Linear algebra part 8 - Matrices

If a vector represents multiple dimensions, a matrix is set a many vectors. let us start by defining three vectors, $\mathbf{u}$ , $\mathbf{v}$ and $\mathbf{w}$ :

\mathbf{u} = \begin{bmatrix} 1 \\ 0 \\ -1 \end{bmatrix}, \quad \mathbf{v} = \begin{bmatrix} 0 \\ 0 \\ 1 \end{bmatrix}, \quad \mathbf{w} = \begin{bmatrix} 0 \\ 1 \\ 0 \end{bmatrix}

We can represent these three vectors as a single matrix, $\mathbf{A}$ , where each vector becomes a column of the matrix:

\mathbf{A} = \begin{bmatrix} 1 & 0 & 0 \\ 0 & 0 & 1 \\ -1 & 1 & 0 \end{bmatrix}

Matrix notation

Matricies are denoted using an upper case bold letter, $\mathbf{A}$ . Matrices are two dimensional objects. They have a height and a width. The first matrix we saw in this post, $\mathbf{A}$ , is a 3 x 3 matrix. It is three rows high and three columns wide. Matricies can have any width and height and do not need to be square. For example, $\mathbf{B}$ is a 2 x 4 matrix and $\mathbf{C}$ is a 5 x 3 matrix. Saying a matrix is 2 x 4 means it has a height of 2 and width of 4.

\mathbf{B} = \begin{bmatrix} 1 & 0 & 2 & 7 \\ 0 & 0 & 14 & 3 \end{bmatrix}, \quad \mathbf{C} = \begin{bmatrix} 1 & 0 \\ 0 & 0 \\ 13 & 5 \\ 9 & 4 \\ 45 & 9 \end{bmatrix}

The position of an component in a vector is described by two subscript numbers.

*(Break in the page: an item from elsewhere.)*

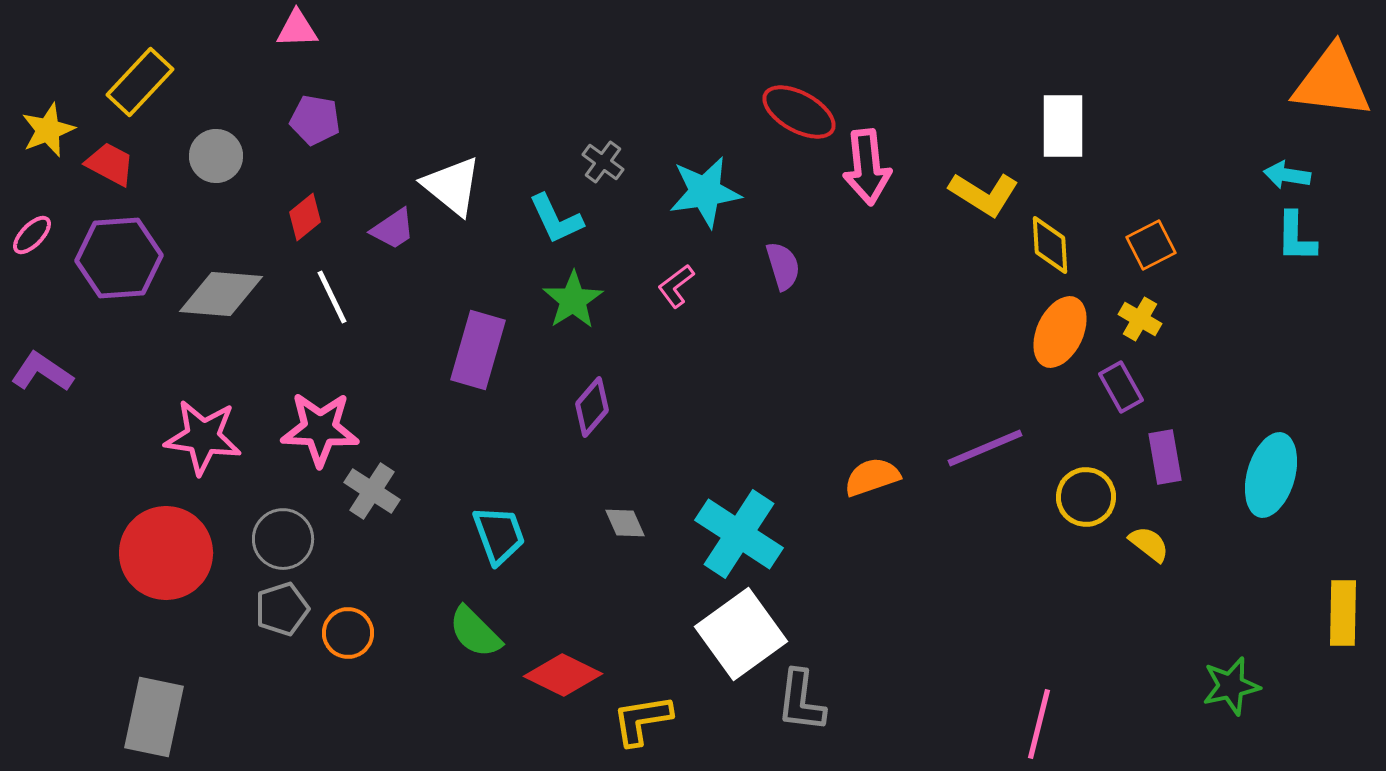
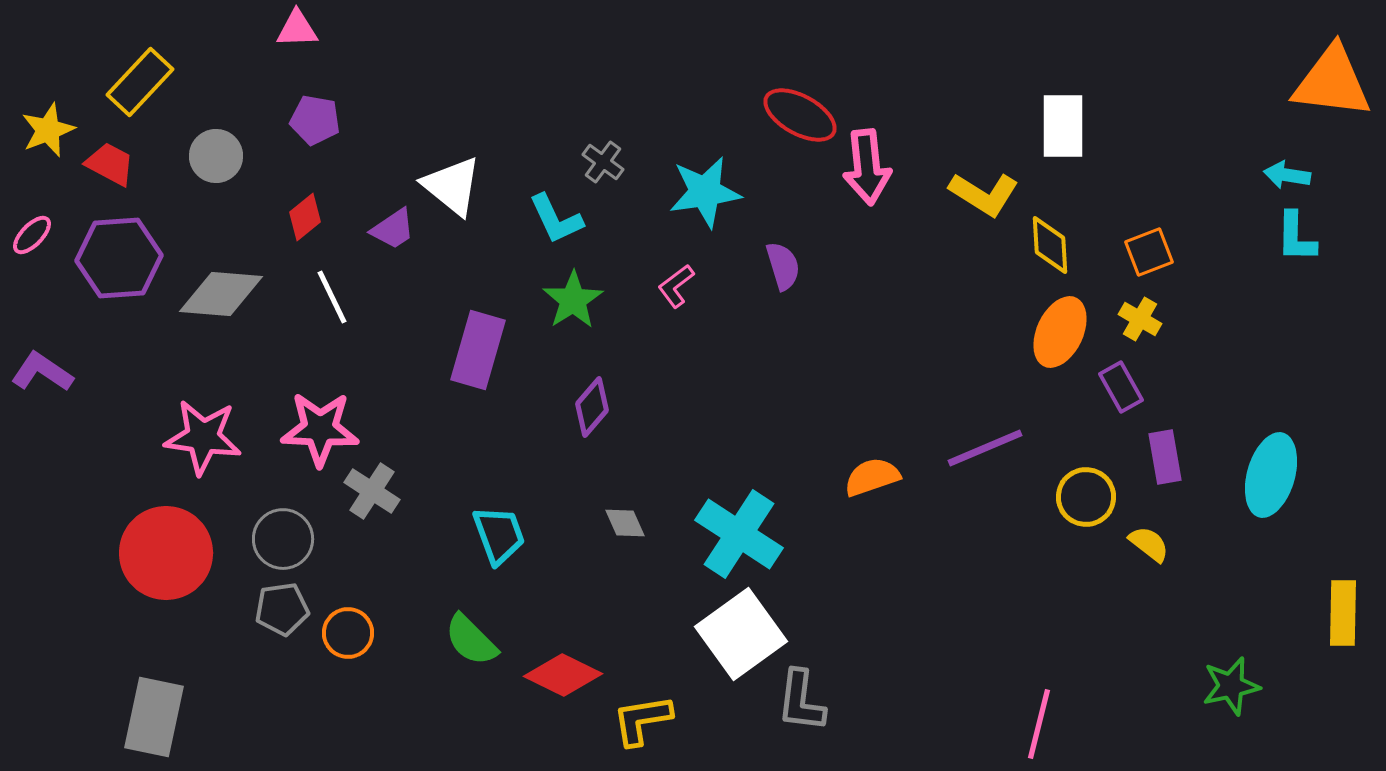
red ellipse at (799, 112): moved 1 px right, 3 px down
orange square at (1151, 245): moved 2 px left, 7 px down; rotated 6 degrees clockwise
gray pentagon at (282, 609): rotated 10 degrees clockwise
green semicircle at (475, 632): moved 4 px left, 8 px down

The component in the second row and third column of matrix $\mathbf{A}$ would be denoted as $a_{2,3}$ . The number of rows in a matrix is typically called $m$ and the number of is called $n$ .

\mathbf{A} = \begin{bmatrix} a_{1,1} & a_{1,2} & a_{1,3} & \cdots & a_{1,n} \\ a_{2,1} & a_{2,2} & a_{2,3} & \cdots & a_{2,n} \\ a_{3,1} & a_{3,2} & a_{3,3} & \cdots & a_{3,n} \\ \vdots & \vdots & \vdots & \ddots & \vdots \\ a_{m,1} & a_{m,2} & a_{m,3} & \cdots & a_{m,n} \end{bmatrix}

Mathematics normally uses 1-based indexing, meaning the first row is row 1, the second row is row 2, etc. Many programming languages use 0-based indexing, where the first row is row 0, the second row is row 1, etc. In this blog I will use 1-based indexing because I believe it is more intuative for people meeting linear algebra for the first time. Be aware that you are likely to encounter 0-based indexing if you use linear alegbra in programming.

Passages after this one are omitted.